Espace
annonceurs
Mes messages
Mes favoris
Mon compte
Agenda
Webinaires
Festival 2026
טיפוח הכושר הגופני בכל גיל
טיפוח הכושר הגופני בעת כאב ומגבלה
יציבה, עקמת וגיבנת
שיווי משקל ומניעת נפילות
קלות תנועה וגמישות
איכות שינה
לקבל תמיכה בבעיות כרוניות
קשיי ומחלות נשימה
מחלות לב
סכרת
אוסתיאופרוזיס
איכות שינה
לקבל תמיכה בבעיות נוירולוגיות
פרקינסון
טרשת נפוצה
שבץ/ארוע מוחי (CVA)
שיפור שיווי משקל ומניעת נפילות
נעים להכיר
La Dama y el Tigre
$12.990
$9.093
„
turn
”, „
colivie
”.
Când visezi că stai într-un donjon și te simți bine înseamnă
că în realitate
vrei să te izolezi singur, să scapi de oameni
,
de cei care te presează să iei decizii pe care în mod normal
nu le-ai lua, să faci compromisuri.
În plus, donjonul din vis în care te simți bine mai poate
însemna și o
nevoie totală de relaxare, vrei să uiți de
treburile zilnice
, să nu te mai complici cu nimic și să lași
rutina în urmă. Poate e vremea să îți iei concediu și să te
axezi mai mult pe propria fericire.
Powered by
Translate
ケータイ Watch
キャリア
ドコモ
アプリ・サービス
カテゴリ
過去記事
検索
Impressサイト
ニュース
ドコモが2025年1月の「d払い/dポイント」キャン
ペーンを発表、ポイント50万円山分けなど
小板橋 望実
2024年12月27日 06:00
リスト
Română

==================================================

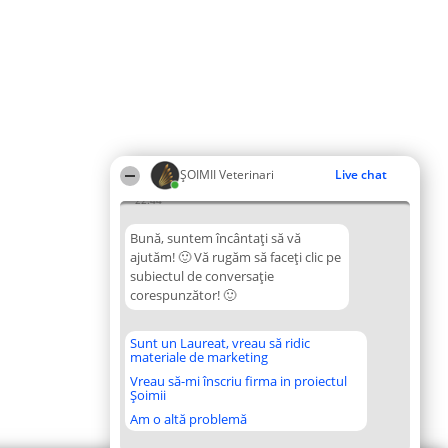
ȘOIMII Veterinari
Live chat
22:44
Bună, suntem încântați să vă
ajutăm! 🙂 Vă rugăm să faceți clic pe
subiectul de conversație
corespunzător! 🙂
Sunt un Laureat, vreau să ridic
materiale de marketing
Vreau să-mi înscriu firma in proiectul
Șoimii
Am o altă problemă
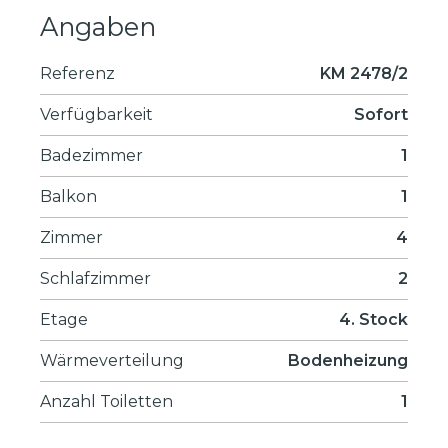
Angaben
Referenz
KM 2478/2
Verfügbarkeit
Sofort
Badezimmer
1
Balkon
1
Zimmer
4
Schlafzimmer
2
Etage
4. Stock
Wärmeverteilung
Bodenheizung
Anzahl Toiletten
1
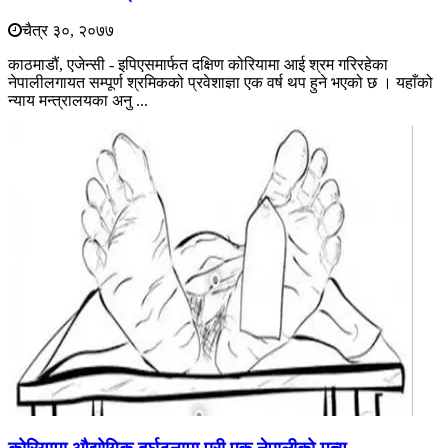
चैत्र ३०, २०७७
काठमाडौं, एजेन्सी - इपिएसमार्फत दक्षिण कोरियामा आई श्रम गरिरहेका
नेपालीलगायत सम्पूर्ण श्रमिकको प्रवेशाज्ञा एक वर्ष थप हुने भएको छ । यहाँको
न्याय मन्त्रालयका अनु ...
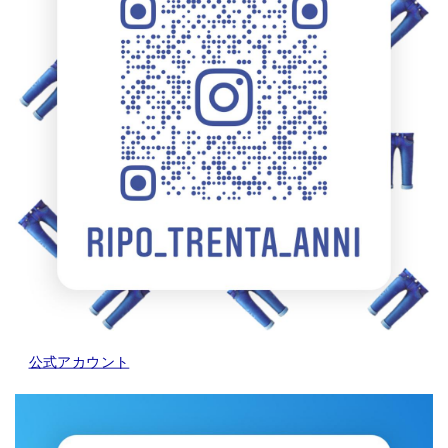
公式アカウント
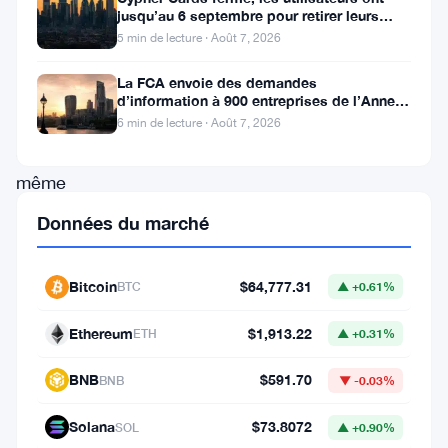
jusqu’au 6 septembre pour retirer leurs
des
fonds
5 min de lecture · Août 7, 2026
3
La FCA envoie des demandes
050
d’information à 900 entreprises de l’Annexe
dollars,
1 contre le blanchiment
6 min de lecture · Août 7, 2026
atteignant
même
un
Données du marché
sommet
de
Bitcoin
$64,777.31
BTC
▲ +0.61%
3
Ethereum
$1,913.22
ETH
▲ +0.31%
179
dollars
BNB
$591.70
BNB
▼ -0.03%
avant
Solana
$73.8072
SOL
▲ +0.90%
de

==================================================

→ Work to complete
Look above for the line with "că în realitate"; retype exactly that line, every line after it up to the line with "nimic și să lași", and that line too, nothing else.

→ Your solution
că în realitate
vrei să te izolezi singur, să scapi de oameni
,
de cei care te presează să iei decizii pe care în mod normal
nu le-ai lua, să faci compromisuri.
În plus, donjonul din vis în care te simți bine mai poate
însemna și o
nevoie totală de relaxare, vrei să uiți de
treburile zilnice
, să nu te mai complici cu nimic și să lași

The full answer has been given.